1.4.4: Client Server

When implemented on one computer, a client server OS is the microkernel approach in which the microkernel just supplies interprocess communication and the main OS functions are provided by a number of separate processes.

This does have advantages. For example an error in the file server cannot corrupt memory in the process server. This makes errors easier to track down.

But it does mean that when a (real) user process makes a system call there are more processes switches. These are not free.

A distributed system can be thought of as an extension of the client server concept where the servers are remote.

Homework: 11

Chapter 2: Process Management

Tanenbaum's chapter title is ``processes''. I prefer process management. The subject matter is processes, process scheduling, interrupt handling, and IPC (Interprocess communication--and coordination).

2.1: Processes

Definition: A process is a program in execution.

We are assuming a multiprogramming OS that can switch from one process to another.
Sometimes this is called pseudoparallelism since one has the illusion of a parallel processor.
The other possibility is real parallelism in which two or more processes are actually running at once because the computer system is a parallel processor, i.e., has more than one processor.
We do not study real parallelism (parallel processing, distributed systems, multiprocessors, etc) in this course.

2.1.1: The Process Model

Even though in actuality there are many processes running at once, the OS gives each process the illusion that it is running alone.

Virtual time: The time used by just this processes. Virtual time progresses at a rate independent of other processes.

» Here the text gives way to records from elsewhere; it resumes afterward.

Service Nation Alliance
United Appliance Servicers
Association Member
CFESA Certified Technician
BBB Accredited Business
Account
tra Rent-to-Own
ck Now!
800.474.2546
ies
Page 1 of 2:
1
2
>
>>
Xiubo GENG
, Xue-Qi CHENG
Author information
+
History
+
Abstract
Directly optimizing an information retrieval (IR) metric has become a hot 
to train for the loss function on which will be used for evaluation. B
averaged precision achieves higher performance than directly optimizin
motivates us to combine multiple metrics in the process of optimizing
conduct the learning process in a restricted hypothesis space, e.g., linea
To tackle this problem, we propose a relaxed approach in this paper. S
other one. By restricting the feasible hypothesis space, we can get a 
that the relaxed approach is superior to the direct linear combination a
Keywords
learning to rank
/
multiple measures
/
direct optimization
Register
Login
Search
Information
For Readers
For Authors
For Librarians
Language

Actually, this is false, the virtual time is typically incremented a little during systems calls used for process switching; so if there are more other processors more ``overhead'' virtual time occurs.
Virtual memory: The memory as viewed by the process. Each process typically believes it has a contiguous chunk of memory starting at location zero. Of course this can't be true of all processes (or they would be using the same memory) and in modern systems it is actually true of no processes (the memory assigned is not contiguous and does not include location zero).
Think of the individual modules that are input to the linker. Each numbers its addresses from zero; the linker eventually translates these relative addresses into absolute addresses. That is the linker provides to the assembler a virtual memory in which addresses start at zero.

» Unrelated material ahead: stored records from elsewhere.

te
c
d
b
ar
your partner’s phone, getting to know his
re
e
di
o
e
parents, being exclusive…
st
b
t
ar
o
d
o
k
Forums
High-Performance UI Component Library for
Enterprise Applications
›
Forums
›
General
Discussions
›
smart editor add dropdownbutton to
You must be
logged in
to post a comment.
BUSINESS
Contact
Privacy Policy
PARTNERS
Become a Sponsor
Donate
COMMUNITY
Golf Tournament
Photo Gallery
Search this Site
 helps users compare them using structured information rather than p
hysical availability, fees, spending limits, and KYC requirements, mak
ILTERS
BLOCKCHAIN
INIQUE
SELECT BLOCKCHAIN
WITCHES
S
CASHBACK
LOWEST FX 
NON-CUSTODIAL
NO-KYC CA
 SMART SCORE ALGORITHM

Virtual time and virtual memory are examples of abstractions provided by the operating system to the user processes so that the latter ``sees'' a more pleasant virtual machine than actually exists.

Process Hierarchies

Modern general purpose operating systems permit a user to create and destroy processes.

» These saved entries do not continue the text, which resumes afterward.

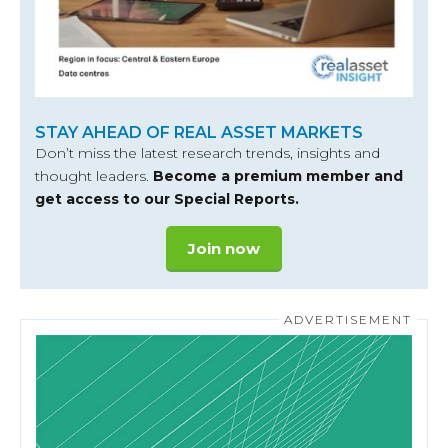
STAY AHEAD OF REAL ASSET MARKETS
Don’t miss the latest research trends, insights and
thought leaders.
Become a premium member and
get access to our Special Reports.
Join now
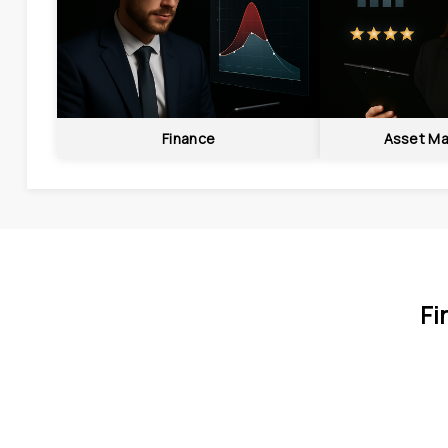
Finance
Asset M
Fi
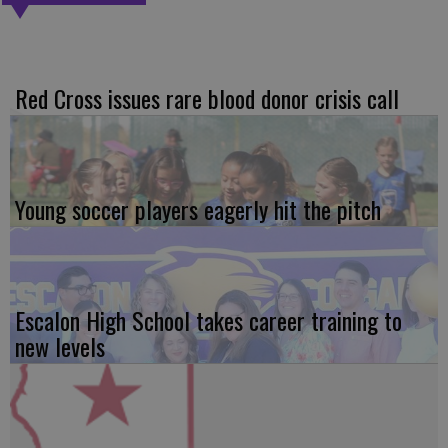
Red Cross issues rare blood donor crisis call
Young soccer players eagerly hit the pitch
Escalon High School takes career training to
new levels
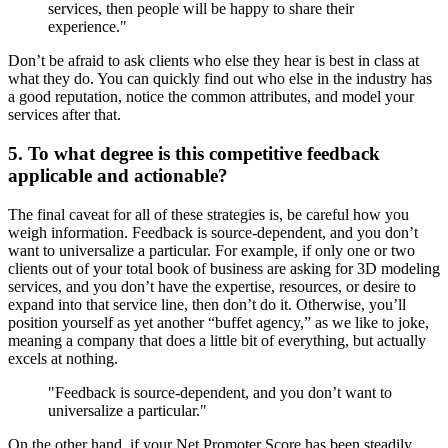
services, then people will be happy to share their
experience."
Don’t be afraid to ask clients who else they hear is best in class at
what they do. You can quickly find out who else in the industry has
a good reputation, notice the common attributes, and model your
services after that.
5. To what degree is this competitive feedback
applicable and actionable?
The final caveat for all of these strategies is, be careful how you
weigh information. Feedback is source-dependent, and you don’t
want to universalize a particular. For example, if only one or two
clients out of your total book of business are asking for 3D modeling
services, and you don’t have the expertise, resources, or desire to
expand into that service line, then don’t do it. Otherwise, you’ll
position yourself as yet another “buffet agency,” as we like to joke,
meaning a company that does a little bit of everything, but actually
excels at nothing.
"Feedback is source-dependent, and you don’t want to
universalize a particular."
On the other hand, if your Net Promoter Score has been steadily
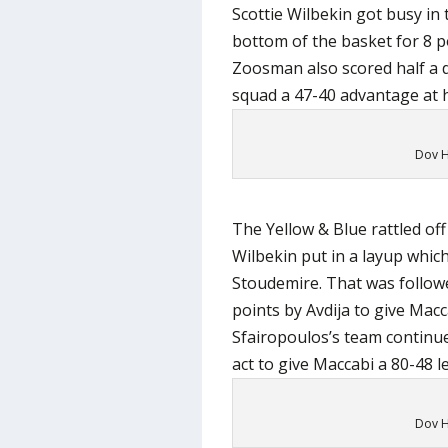
Scottie Wilbekin got busy in
bottom of the basket for 8 p
Zoosman also scored half a d
squad a 47-40 advantage at h
Dov H
The Yellow & Blue rattled off
Wilbekin put in a layup whic
Stoudemire. That was follo
points by Avdija to give Mac
Sfairopoulos’s team continue
act to give Maccabi a 80-48 l
Dov H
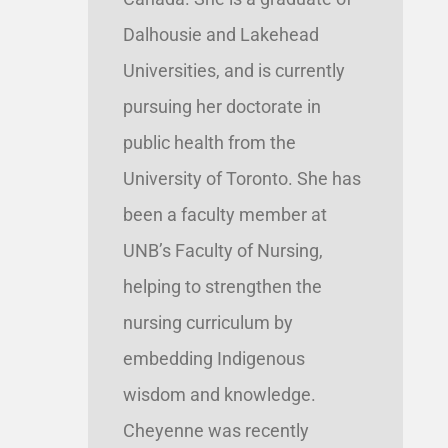
Dalhousie and Lakehead
Universities, and is currently
pursuing her doctorate in
public health from the
University of Toronto. She has
been a faculty member at
UNB’s Faculty of Nursing,
helping to strengthen the
nursing curriculum by
embedding Indigenous
wisdom and knowledge.
Cheyenne was recently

In unix this is done by the fork system call, which creates a child process, and the exit system call, which terminates the current process.
After a fork both parent and child keep running (indeed they have the same program text) and each can fork off other processes.
A process tree results. The root of the tree is a special process created by the OS during startup.
A process can choose to wait for children to terminate. For example, if C issued a wait() system call it would block until G finished.

Old or primitive operating system like MS-DOS are not multiprogrammed so when one process starts another, the first process is automatically blocked and waits until the second is finished.

Process states and transitions

The above diagram contains a great deal of information.

Consider a running process P that issues an I/O request
- The process blocks
- At some later point, a disk interrupt occurs and the driver detects that P's request is satisfied.
- P is unblocked, i.e. is moved from blocked to ready
- At some later time the operating system looks for a ready job to run and picks P.
A preemptive scheduler has the dotted line preempt;
A non-preemptive scheduler doesn't.
The number of processes changes only for two arcs: create and terminate.
Suspend and resume are medium term scheduling
- Done on a longer time scale.
- Involves memory management as well.
- Sometimes called two level scheduling.